_Exercise objective_.
Check every line below for the word "editor" and copy each one that has it.

_Records shown_.
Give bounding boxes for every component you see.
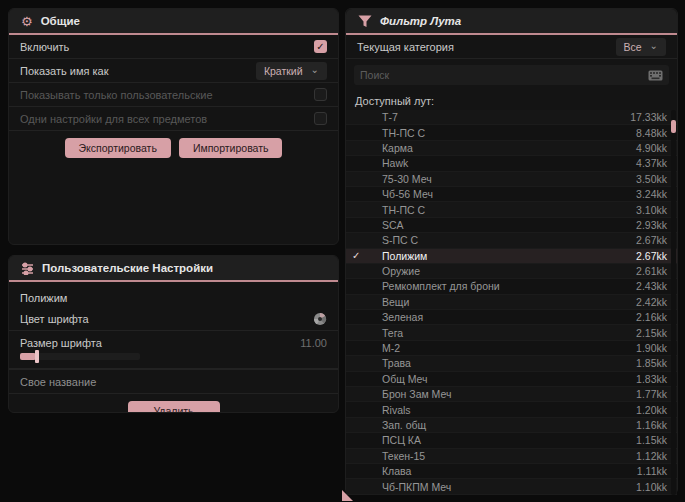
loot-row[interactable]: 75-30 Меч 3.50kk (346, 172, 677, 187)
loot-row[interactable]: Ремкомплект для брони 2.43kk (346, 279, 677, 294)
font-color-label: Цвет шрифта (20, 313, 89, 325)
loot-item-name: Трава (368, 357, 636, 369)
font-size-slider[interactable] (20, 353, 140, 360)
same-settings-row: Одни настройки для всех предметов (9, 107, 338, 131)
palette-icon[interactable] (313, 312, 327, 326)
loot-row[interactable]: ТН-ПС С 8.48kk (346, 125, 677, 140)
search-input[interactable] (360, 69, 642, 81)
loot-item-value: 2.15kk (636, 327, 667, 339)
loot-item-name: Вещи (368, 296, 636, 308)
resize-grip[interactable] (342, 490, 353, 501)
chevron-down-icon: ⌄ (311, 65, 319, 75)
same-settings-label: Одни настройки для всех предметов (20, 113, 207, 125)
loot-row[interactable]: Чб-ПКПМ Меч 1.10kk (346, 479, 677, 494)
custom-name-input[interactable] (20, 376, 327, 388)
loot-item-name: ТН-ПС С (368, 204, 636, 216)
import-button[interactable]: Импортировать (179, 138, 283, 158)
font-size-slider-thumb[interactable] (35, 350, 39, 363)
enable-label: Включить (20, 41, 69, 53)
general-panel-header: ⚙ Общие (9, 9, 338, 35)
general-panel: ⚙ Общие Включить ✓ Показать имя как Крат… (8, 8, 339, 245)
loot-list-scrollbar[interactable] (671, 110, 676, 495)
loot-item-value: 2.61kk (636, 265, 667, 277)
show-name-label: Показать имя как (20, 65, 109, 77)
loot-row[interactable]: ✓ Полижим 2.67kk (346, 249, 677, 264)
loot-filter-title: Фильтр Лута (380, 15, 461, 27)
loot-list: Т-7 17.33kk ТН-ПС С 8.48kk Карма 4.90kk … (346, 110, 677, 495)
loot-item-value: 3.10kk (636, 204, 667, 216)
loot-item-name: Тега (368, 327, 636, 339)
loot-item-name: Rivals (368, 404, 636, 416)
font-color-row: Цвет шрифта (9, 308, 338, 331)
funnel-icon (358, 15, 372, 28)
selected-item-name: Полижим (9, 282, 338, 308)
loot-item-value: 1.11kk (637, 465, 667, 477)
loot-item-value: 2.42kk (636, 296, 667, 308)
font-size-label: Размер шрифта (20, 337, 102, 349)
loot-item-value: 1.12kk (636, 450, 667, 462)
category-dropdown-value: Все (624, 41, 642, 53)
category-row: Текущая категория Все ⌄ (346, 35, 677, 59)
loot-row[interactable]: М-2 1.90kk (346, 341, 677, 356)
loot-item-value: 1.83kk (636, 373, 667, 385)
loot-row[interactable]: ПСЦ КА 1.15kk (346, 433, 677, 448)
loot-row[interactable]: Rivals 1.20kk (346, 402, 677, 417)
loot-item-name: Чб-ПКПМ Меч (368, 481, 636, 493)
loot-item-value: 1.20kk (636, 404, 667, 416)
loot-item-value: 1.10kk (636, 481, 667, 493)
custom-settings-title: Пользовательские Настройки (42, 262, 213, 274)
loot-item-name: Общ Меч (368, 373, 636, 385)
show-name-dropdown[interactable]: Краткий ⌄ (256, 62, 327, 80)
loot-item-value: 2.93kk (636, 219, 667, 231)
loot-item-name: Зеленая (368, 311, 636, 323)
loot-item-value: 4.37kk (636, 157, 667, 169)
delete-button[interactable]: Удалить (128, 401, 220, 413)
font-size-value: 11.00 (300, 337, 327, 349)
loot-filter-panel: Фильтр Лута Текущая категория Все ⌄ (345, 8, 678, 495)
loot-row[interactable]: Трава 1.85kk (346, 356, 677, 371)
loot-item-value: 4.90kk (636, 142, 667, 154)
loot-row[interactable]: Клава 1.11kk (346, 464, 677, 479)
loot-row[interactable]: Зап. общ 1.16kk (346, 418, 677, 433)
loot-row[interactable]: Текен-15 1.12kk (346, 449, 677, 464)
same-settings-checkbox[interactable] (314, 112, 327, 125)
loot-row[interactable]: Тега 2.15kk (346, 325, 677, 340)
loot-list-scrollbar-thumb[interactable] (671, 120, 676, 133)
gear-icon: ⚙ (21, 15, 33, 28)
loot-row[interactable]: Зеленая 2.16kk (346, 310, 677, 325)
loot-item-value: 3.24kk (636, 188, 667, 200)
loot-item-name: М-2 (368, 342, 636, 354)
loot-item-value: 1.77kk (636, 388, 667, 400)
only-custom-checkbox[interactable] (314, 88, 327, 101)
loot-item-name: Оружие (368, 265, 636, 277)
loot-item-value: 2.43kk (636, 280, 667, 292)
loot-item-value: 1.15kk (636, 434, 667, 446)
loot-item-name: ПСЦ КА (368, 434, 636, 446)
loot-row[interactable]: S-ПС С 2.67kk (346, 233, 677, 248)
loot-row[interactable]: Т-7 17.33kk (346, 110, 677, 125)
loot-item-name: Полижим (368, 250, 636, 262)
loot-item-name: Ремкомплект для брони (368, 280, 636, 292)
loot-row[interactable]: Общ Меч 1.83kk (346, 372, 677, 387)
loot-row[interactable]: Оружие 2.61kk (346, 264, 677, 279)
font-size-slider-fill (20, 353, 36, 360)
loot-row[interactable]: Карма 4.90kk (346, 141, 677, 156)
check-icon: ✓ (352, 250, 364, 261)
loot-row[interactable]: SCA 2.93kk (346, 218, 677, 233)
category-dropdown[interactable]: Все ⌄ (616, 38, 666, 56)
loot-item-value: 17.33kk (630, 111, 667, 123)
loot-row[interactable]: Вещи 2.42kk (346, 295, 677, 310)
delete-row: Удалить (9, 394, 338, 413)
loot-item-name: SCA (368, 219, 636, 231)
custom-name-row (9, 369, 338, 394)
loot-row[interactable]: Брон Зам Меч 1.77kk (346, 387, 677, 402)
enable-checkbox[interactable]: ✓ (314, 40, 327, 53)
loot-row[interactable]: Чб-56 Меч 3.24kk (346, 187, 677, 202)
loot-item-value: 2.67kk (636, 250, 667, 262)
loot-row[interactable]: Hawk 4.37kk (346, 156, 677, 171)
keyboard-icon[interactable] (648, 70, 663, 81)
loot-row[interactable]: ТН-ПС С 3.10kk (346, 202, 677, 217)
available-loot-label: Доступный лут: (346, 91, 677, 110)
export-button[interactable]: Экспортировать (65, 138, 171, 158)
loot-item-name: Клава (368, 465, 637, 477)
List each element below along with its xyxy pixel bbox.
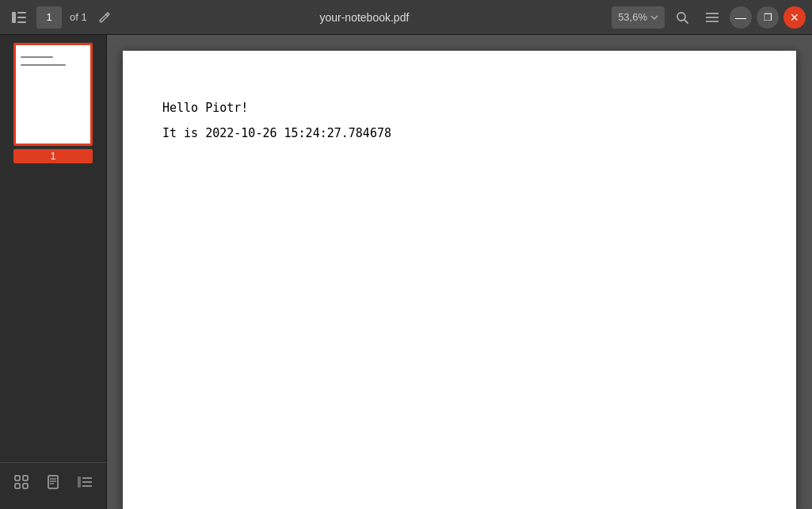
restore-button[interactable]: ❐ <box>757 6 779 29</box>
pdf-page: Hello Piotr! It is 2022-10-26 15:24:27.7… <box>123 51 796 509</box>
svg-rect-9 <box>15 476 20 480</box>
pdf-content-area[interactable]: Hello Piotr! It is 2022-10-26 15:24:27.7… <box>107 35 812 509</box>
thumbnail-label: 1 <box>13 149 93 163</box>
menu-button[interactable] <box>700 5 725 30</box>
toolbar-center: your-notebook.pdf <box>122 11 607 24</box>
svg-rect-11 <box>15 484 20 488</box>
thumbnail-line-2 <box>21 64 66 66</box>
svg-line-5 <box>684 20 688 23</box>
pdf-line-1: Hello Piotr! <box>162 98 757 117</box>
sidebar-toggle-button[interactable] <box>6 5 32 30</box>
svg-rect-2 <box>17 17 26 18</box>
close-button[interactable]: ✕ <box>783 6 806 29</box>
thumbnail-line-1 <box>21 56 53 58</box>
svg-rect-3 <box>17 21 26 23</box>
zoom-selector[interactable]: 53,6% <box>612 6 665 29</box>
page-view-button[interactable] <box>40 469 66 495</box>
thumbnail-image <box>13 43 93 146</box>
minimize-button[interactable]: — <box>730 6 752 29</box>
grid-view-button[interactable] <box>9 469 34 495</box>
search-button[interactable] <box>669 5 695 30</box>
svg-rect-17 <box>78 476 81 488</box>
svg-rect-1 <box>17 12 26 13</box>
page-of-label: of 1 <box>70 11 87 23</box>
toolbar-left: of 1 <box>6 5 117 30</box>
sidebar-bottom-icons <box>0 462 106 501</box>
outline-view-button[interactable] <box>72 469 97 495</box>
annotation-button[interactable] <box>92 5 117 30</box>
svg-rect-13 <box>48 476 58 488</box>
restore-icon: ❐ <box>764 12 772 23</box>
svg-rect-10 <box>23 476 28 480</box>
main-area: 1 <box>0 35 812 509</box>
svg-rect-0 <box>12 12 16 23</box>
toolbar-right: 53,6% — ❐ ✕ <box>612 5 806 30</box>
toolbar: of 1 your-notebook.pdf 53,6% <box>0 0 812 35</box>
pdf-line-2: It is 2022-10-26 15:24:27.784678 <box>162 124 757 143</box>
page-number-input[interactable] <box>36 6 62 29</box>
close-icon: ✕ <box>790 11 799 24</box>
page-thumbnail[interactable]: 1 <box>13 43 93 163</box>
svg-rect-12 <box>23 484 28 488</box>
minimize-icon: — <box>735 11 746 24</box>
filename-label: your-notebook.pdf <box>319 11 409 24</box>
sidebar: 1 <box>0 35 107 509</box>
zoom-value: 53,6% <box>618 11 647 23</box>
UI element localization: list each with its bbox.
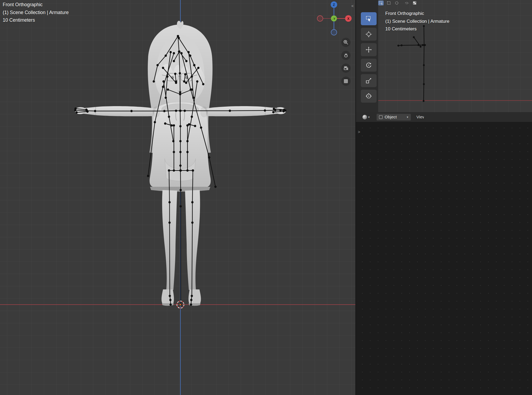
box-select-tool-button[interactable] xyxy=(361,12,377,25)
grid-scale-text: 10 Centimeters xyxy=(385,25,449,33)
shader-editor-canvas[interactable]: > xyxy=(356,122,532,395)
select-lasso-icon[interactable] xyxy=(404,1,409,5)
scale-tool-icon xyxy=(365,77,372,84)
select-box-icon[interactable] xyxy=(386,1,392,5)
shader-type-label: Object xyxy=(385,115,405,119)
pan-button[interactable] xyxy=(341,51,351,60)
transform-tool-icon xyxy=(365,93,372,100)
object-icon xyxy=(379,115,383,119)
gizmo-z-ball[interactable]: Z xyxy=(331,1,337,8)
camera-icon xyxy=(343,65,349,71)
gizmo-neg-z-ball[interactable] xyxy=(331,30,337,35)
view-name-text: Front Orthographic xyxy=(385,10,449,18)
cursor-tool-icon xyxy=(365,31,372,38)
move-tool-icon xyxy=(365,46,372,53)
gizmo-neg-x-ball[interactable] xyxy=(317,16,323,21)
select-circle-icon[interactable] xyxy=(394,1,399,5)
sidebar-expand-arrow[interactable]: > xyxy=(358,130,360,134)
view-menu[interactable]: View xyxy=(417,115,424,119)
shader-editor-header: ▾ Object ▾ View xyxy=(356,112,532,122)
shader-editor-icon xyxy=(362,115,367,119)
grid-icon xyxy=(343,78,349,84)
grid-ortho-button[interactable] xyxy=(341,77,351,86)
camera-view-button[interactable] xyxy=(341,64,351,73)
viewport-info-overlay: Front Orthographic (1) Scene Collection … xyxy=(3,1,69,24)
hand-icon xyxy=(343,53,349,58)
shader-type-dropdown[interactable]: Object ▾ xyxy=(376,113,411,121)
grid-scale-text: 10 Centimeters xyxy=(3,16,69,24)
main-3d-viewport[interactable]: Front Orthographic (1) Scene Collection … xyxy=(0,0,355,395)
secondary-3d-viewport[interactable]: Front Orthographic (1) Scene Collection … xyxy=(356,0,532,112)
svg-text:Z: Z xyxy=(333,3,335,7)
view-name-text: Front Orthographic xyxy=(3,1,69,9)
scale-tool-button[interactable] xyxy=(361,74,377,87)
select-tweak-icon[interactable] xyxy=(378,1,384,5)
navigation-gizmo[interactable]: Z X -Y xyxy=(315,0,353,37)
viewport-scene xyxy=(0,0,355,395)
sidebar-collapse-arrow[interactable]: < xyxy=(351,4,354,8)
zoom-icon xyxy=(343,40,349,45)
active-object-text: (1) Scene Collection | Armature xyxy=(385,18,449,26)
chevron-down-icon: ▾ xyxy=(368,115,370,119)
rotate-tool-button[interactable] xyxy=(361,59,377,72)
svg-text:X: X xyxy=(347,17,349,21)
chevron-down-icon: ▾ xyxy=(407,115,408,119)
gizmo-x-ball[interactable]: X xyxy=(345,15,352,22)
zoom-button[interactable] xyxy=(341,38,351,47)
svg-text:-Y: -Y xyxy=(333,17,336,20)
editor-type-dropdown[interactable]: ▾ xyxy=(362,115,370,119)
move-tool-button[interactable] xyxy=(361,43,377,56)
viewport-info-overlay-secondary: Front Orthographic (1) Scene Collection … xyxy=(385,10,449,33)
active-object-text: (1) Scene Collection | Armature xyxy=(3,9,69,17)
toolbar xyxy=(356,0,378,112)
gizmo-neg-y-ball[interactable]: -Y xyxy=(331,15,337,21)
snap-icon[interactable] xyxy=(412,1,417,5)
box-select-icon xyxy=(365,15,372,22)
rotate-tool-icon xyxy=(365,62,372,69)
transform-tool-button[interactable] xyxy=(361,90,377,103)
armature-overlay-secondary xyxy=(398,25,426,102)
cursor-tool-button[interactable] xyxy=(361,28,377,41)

_Your response_.
shader-editor-canvas[interactable]: > xyxy=(356,122,532,395)
shader-editor-header: ▾ Object ▾ View xyxy=(356,112,532,122)
shader-editor-icon xyxy=(362,115,367,119)
editor-type-dropdown[interactable]: ▾ xyxy=(362,115,370,119)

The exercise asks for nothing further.